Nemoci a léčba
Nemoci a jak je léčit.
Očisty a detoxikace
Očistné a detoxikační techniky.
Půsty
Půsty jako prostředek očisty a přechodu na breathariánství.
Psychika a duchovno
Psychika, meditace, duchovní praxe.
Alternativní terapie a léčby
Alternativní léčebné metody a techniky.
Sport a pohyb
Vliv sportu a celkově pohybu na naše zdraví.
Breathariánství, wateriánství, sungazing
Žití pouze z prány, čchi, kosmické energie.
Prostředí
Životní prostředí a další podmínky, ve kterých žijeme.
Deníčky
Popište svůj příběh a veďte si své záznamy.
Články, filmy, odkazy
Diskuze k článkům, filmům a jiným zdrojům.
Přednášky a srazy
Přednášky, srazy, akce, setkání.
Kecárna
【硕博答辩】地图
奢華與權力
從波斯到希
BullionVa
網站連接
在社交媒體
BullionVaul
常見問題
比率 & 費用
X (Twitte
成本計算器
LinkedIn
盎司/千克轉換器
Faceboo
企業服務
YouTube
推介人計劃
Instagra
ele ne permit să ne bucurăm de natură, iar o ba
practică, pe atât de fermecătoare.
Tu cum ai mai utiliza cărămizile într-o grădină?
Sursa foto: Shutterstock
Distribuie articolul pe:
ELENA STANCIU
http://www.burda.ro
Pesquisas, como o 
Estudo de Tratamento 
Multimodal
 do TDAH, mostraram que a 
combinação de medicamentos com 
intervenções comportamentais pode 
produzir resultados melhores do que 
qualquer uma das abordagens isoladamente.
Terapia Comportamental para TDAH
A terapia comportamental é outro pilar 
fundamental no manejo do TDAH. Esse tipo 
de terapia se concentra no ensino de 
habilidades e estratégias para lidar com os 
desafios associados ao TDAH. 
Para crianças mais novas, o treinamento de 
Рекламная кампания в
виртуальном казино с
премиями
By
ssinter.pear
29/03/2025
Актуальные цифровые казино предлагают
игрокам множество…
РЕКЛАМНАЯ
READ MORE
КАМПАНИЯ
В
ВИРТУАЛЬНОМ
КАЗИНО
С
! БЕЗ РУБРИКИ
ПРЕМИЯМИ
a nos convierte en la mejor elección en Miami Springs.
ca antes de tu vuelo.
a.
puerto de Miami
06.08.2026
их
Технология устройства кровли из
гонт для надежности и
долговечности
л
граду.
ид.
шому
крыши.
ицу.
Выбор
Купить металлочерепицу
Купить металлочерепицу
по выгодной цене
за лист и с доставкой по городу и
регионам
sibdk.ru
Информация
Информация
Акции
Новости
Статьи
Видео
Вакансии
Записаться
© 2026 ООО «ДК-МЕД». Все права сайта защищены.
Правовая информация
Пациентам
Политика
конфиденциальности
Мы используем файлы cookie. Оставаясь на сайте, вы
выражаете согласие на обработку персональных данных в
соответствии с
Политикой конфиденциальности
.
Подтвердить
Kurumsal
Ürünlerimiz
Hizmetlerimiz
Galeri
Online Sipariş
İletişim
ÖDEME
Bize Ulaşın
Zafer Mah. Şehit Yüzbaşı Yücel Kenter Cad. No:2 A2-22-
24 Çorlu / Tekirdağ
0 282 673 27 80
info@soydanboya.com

- - -

■ **GOAL OF THE EXERCISE**
How many lines in the records above contain the word "TDAH"? State that number and nothing more.

■ **ANSWER BOX**
4